EFFECTS OF THE INVENTION The present invention, by adopting the above structure, is a blue divalent europium-activated blue light emitting barium magnesium aluminate having a high emission brightness and suitable for a reflection type fluorescent display tube, a plasma display and the like. It has become possible to obtain a phosphor film of a phosphor.

[Brief description of the drawings]

FIG. 1 is a conceptual diagram of a Blaine air permeation apparatus fineness measuring device.

Claims (4)

[Claims] 1. A phosphor film containing a divalent europium-activated barium magnesium aluminate phosphor having a Blaine specific surface area of 8000 to 13
A phosphor film having a range of 000 cm ² / g. 2. The phosphor film according to claim 1, wherein the divalent europium-activated barium magnesium aluminate phosphor is represented by the following composition formula.

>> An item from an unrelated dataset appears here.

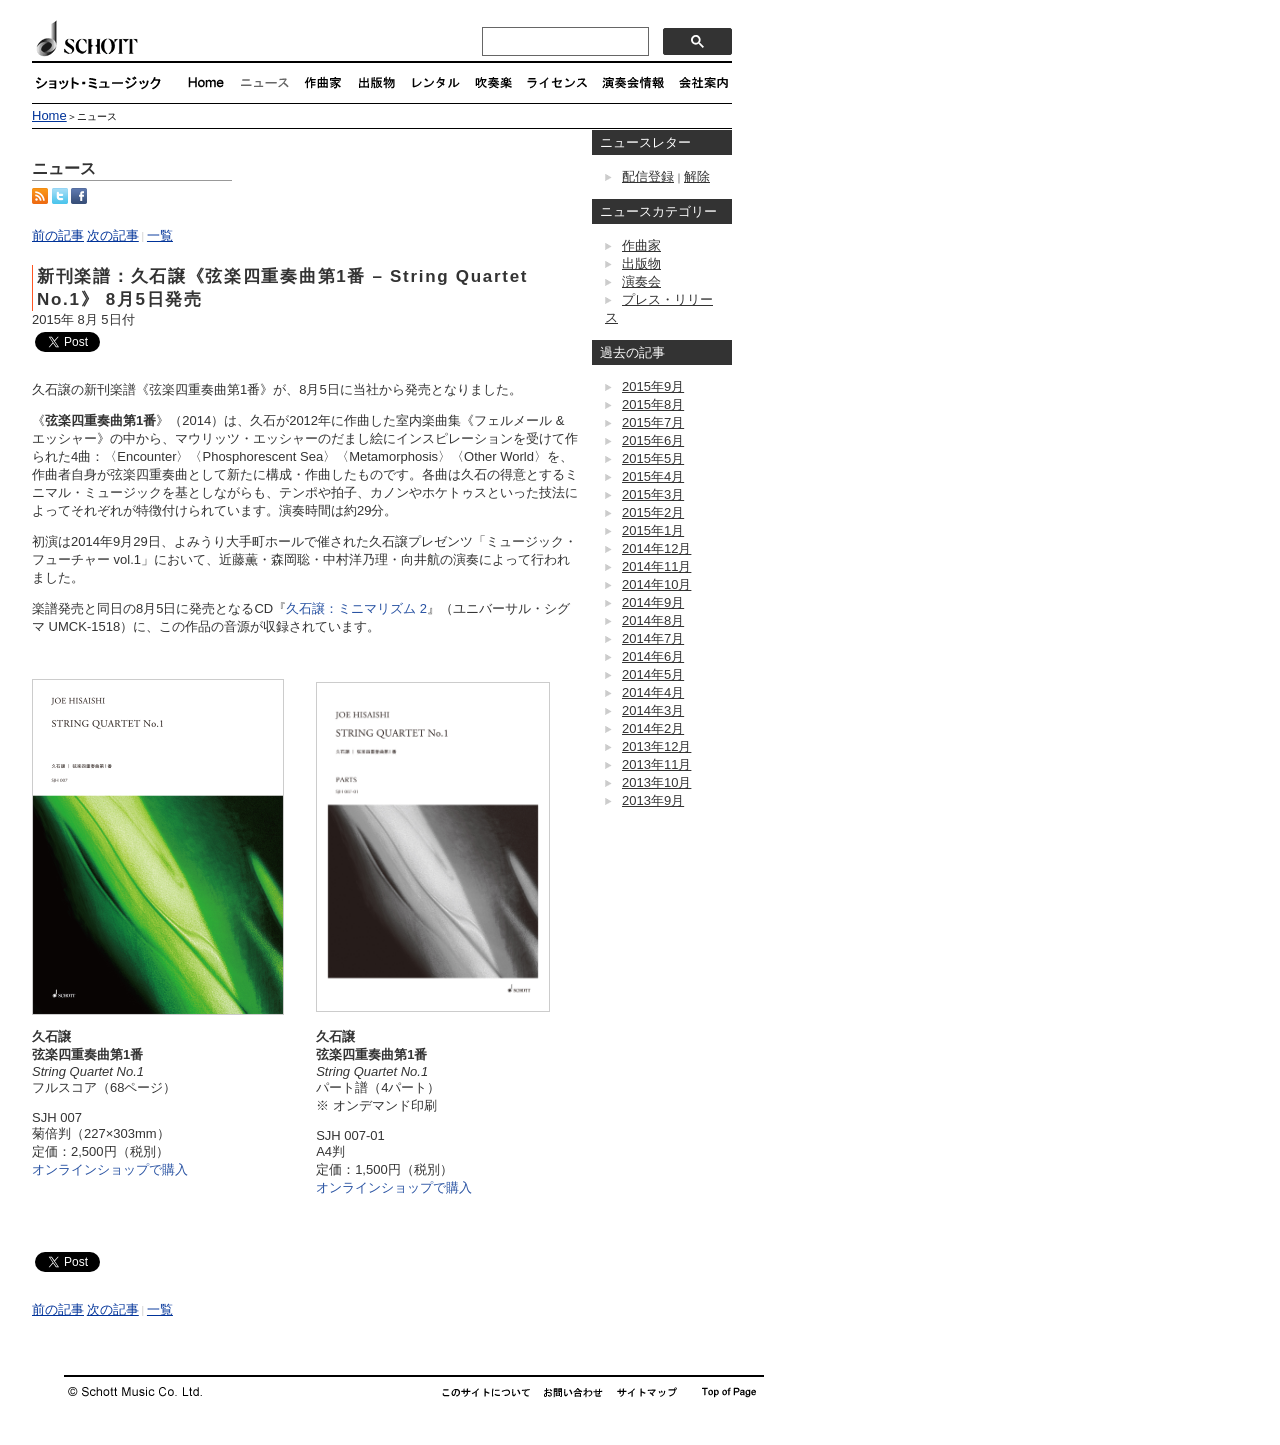  I want to click on 一覧, so click(160, 235). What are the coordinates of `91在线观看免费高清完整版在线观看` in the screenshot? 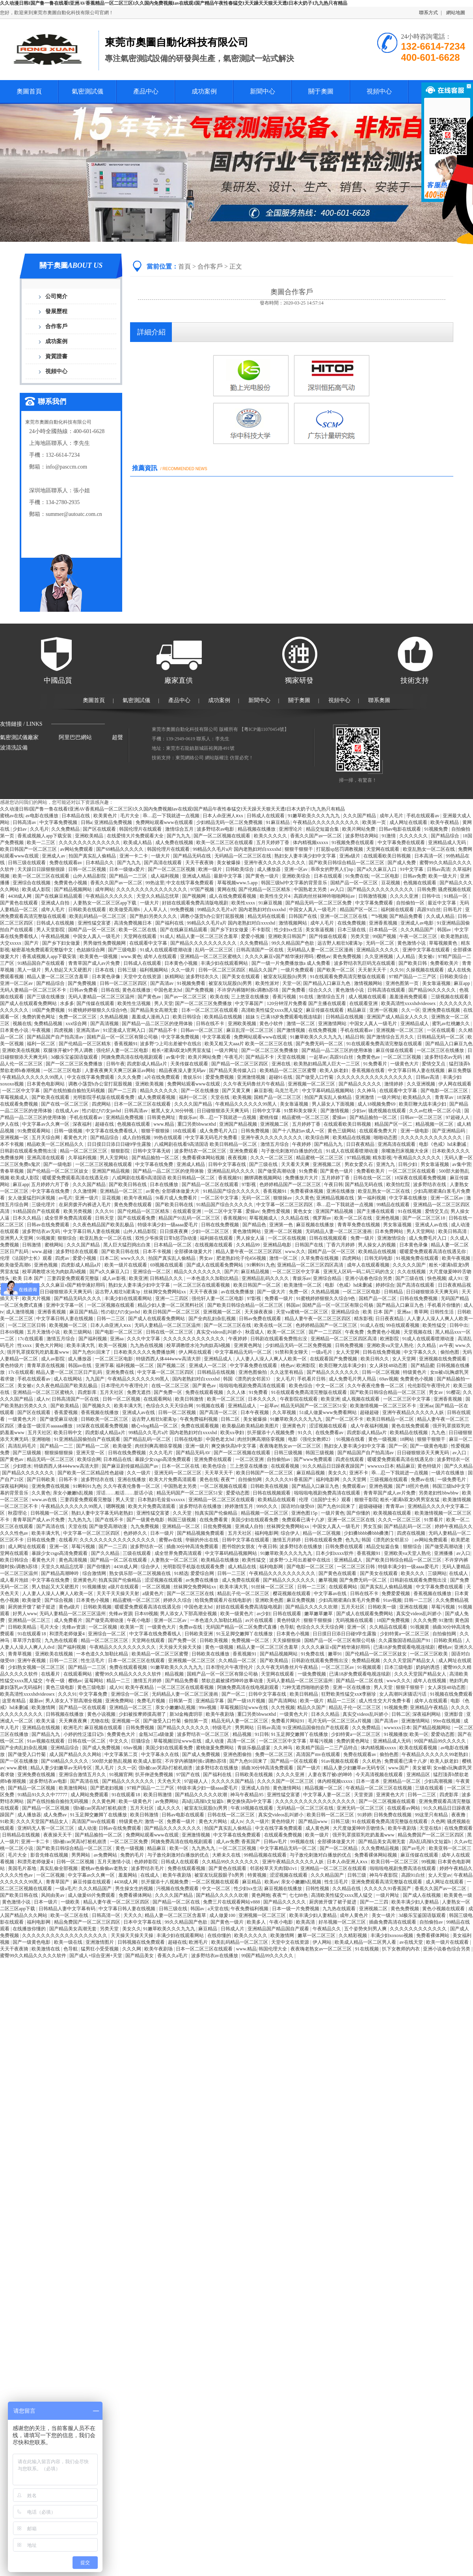 It's located at (348, 976).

Ba _1-x Eu _x MgAl ₁₀ O ₁₇ 0.05 ≦ x ≦ 0.5 3. The fluorescent film according to claim 1, wherein the film thickness of the fluorescent film is in the range of 5 to 30 μm. 4. A Blaine type specific surface area of 8000 to 130
A printing film containing a divalent europium-activated barium magnesium aluminate phosphor in the range of 00 cm ² / g is used to form a phosphor film by a thick film printing method. Production method.